No idea, but that's dope...I'd buy it. In fact, if you don't, please PM me their info. so I can look into it. Thanks.


----------



## Nivek (Jan 24, 2008)

My guess would be the ET cause I think thats their most popular model.


----------



## v-verb (Feb 1, 2009)

I would buy the damn thing too - very cool!!


----------



## Boosted7 (Jan 13, 2010)

Just got an email from Mr.B stating that it's similar shape and flex to the 2010 Evil Twin Classic.

I'm actually posting it for sale in the buy/sell if anyone's interested.

http://www.snowboardingforum.com/bu...nt/31175-fs-2010-bataleon-tbt-test-board.html

I ended up buying this test board, as well as the 2011 New Evil Twin the following day, so decided to sell it.


----------



## Triple8Sol (Nov 24, 2008)

So you bought it to flip it?
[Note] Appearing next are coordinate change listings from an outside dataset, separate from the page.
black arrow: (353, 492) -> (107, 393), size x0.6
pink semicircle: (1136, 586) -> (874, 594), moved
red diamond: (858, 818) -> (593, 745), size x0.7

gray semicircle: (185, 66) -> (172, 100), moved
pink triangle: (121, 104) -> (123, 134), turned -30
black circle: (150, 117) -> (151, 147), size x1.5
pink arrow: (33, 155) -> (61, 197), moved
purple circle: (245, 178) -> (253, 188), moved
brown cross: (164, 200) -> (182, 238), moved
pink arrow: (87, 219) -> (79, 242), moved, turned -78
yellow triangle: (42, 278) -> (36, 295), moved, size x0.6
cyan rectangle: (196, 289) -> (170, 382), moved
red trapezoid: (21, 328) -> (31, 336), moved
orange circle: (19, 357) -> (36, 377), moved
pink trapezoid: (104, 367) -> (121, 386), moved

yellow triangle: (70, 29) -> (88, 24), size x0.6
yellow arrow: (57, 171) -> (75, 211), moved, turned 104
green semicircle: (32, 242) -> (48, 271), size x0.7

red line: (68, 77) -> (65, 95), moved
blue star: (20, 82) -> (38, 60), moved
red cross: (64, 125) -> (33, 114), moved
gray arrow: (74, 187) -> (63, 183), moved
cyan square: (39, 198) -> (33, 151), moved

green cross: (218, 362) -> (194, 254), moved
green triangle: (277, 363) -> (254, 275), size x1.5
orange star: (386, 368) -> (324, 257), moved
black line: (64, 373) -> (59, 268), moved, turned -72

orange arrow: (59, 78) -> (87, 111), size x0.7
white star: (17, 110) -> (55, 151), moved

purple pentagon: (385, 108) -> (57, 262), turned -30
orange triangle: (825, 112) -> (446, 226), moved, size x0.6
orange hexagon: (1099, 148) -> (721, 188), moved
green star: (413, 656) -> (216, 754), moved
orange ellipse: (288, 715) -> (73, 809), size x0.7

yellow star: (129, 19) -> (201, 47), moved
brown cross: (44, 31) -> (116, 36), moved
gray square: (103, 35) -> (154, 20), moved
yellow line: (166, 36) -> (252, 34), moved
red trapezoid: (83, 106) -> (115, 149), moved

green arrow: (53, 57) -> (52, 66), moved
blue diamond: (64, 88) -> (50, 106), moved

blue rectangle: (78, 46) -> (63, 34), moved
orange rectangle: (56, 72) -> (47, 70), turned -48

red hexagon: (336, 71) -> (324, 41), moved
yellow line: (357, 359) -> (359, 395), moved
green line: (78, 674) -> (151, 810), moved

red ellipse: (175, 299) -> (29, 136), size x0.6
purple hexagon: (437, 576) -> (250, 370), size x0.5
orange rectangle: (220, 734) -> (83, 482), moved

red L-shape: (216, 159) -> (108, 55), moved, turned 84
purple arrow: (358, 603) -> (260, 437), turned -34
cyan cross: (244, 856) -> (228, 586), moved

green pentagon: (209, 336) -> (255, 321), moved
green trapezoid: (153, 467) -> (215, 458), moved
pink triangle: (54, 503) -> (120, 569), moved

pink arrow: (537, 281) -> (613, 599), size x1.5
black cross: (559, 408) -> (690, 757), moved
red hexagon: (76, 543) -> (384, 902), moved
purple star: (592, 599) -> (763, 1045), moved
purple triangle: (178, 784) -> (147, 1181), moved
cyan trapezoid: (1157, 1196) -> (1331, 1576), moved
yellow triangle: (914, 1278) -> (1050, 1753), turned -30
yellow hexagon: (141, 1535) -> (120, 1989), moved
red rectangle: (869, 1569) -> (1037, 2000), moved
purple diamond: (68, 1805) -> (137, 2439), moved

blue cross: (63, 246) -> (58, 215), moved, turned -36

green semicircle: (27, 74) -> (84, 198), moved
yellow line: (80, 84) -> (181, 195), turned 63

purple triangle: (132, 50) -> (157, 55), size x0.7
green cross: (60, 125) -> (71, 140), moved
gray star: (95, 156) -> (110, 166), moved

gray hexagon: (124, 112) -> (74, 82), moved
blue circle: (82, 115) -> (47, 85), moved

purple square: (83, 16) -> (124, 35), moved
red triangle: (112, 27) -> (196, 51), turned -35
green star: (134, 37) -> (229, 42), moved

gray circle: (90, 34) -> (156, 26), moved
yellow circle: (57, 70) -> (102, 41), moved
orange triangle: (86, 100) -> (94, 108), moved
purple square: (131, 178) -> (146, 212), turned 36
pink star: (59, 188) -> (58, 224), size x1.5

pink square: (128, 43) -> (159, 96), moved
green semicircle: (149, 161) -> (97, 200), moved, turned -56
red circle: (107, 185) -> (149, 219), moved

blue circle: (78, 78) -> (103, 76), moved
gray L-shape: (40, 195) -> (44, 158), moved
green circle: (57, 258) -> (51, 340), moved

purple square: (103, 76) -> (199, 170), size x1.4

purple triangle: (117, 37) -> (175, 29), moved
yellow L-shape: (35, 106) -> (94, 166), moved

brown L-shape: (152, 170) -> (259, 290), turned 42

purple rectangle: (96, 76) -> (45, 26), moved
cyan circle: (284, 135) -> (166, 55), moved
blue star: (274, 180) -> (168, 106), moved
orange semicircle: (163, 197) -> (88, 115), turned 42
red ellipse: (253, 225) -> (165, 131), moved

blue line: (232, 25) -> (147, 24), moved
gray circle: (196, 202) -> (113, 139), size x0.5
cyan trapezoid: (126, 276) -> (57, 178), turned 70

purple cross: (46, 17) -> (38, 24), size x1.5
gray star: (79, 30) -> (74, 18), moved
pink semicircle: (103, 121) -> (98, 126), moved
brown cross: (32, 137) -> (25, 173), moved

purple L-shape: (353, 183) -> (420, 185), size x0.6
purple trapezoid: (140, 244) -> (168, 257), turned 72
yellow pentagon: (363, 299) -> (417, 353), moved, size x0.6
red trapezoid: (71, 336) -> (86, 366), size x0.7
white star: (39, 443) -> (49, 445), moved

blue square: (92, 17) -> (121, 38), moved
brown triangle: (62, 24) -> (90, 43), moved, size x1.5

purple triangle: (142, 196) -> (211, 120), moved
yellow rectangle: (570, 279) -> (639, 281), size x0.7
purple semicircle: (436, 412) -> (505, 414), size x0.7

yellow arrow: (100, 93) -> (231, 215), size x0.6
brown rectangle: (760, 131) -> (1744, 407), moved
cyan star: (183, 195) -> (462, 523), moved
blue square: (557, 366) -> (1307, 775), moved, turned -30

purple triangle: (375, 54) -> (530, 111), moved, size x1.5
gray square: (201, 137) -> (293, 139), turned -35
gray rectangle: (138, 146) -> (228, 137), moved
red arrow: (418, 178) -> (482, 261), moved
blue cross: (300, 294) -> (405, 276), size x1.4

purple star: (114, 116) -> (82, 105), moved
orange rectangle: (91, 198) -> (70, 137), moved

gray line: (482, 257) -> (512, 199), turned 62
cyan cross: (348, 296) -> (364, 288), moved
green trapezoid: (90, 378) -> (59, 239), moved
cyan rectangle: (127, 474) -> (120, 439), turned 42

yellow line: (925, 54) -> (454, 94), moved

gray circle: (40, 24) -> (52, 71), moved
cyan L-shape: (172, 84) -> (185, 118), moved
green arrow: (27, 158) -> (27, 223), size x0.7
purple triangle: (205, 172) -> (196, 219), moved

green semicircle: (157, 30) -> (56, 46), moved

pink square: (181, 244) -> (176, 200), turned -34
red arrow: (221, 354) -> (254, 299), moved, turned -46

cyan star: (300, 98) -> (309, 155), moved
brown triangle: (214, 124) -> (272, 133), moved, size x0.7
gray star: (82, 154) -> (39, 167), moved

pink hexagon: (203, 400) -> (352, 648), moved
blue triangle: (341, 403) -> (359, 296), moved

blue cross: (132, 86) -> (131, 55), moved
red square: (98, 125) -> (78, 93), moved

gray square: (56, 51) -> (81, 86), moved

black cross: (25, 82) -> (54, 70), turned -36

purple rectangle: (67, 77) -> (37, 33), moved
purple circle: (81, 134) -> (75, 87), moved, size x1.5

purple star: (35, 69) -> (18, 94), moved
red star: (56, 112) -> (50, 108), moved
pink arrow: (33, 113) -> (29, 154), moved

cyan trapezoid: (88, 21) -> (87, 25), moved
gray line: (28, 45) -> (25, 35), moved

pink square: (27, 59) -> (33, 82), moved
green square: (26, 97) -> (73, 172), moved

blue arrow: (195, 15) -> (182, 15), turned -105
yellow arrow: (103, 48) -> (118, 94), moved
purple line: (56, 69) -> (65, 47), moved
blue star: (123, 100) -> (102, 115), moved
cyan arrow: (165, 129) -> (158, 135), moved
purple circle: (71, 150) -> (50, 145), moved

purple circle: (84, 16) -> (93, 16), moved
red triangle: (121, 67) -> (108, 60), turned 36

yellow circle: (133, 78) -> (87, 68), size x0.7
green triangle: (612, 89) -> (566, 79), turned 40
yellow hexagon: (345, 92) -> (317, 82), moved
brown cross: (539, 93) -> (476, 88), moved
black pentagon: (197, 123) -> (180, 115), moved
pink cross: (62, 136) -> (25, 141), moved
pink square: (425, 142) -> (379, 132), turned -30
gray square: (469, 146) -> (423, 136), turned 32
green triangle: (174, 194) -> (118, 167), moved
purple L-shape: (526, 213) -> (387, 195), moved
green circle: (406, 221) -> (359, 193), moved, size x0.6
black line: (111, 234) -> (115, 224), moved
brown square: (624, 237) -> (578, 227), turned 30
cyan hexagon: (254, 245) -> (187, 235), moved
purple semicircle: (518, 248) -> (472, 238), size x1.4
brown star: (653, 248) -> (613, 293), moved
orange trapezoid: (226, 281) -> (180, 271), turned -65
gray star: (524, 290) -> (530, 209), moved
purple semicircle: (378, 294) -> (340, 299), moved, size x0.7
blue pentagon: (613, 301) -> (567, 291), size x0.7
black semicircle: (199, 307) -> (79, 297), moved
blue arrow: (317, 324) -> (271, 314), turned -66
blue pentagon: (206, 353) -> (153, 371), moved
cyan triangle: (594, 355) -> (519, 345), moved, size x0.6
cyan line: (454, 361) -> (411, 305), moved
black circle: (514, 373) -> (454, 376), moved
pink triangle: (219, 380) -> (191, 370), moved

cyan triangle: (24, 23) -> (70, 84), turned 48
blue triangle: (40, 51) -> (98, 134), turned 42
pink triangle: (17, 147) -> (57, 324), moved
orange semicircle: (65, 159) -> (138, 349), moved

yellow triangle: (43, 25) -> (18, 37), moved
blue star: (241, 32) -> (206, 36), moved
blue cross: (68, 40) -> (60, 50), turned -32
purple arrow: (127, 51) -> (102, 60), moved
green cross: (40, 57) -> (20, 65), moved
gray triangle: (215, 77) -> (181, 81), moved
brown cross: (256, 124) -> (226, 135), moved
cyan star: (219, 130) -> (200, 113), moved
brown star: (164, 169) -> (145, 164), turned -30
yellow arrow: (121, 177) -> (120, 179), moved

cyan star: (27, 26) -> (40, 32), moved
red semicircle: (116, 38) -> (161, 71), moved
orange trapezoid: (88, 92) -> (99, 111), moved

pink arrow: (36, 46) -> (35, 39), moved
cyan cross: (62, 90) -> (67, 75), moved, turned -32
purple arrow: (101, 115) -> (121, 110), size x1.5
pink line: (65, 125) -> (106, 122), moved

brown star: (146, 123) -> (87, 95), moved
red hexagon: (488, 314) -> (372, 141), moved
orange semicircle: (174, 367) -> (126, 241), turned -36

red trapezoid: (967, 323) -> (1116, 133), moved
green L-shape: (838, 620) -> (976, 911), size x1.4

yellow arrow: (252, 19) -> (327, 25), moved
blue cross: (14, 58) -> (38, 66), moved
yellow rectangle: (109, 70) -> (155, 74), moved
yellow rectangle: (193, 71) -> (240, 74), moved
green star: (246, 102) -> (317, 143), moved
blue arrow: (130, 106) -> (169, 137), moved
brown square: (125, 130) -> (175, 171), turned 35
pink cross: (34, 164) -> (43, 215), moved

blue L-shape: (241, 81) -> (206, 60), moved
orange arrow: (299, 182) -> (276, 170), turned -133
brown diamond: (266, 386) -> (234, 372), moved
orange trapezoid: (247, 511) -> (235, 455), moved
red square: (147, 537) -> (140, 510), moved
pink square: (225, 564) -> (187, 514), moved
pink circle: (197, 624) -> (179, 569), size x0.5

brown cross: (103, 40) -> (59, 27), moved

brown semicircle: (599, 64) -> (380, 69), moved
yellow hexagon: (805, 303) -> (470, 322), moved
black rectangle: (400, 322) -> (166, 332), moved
Weak.


----------



## Boosted7 (Jan 13, 2010)

Nah, I'm selling it for the exact same that I bought it for.

I was worried it was based off the Airobic, since the demo board doesn't state anywhere on it that it's based off the Evil Twin. I wanted the Evil Twin, so I bought that. Got confirmation from Mr.B that it was based off the Evil Twin Classic, so now I have 2 lol.


----------



## oldlady (Jan 11, 2010)

Hoarder! :laugh:


----------



## v-verb (Feb 1, 2009)

oldlady said:


> Hoarder! :laugh:


I've got 3 Bataleons now - wonder what that makes me?:laugh:


----------



## skip11 (Jan 28, 2010)

Man I wish I had some money right now, I also live in Vancouver and that board looks so damn appealing


----------



## Triple8Sol (Nov 24, 2008)

v-verb said:


> I've got 3 Bataleons now - wonder what that makes me?:laugh:


Someone who appreciates a dope board with some truly unique tech! I've owned nearly a dozen in the last couple seasons, so I can def relate haha.


----------